The song traces the moment a relationship tips from conflict into silence, where communication doesn’t just break down but locks up completely. The repeated refrain of “I can’t reply” is not avoidance. It is paralysis. Lyrically precise and emotionally loaded, it is the kind of track that earns its runtime.

Wolf and Watson’s origin story runs deep. The two met at school at age 11, later worked together at Liverpool’s legendary club Eric’s, and came of age surrounded by Echo & the Bunnymen, OMD, and The Teardrop Explodes. “I Can’t Reply” was originally written during those early years, then rediscovered through cassette archive recordings and reworked using modern digital production tools. That tension between past and present is the band’s defining quality.

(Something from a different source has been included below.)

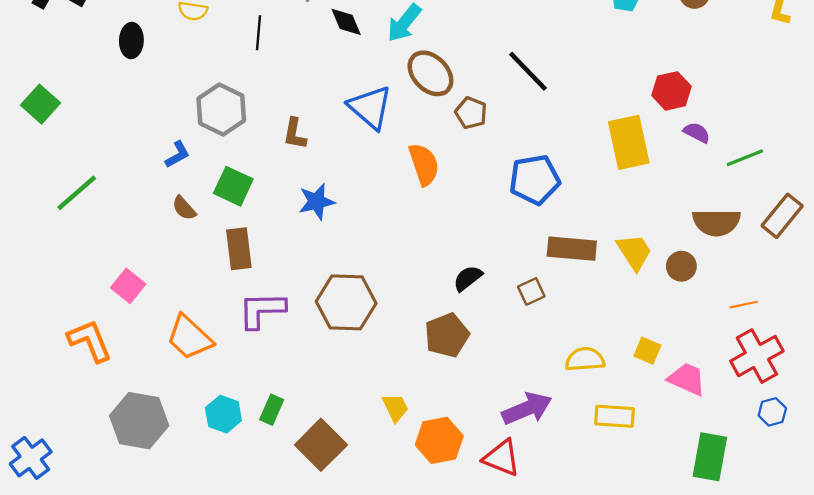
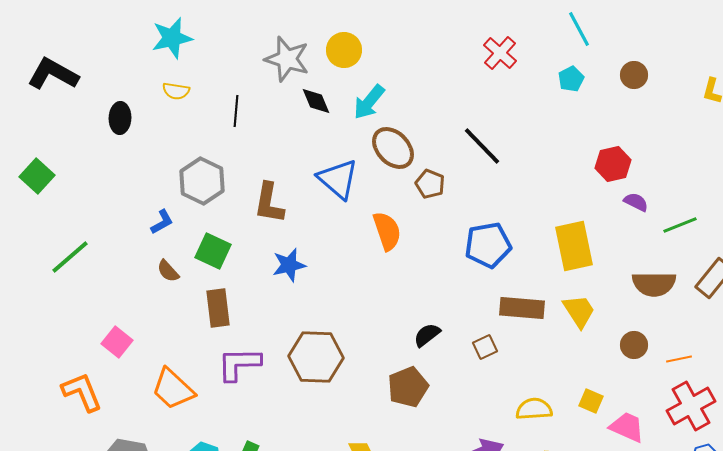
brown L-shape: (295, 134) -> (269, 203), size x1.4
yellow rectangle: (629, 142) -> (574, 246), moved
brown circle: (681, 266) -> (634, 345), moved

‘An Afternoon in Bedlam’ draws from the darker romantic textures of The Cure and Depeche Mode, alongside the experimental drive of Can and Velvet Underground. Recorded largely from a home studio, the band maintains full creative control across songwriting, production, and visual presentation. The result is a record that sounds rooted in a specific era without being trapped by it.

Wolf and Watson also align themselves with “PCore,” a movement celebrating artists who continue pursuing creative ambitions later in life. Their return is a direct challenge to the idea that artistic relevance has an expiry date. ‘An Afternoon in Bedlam’ arrives May 29.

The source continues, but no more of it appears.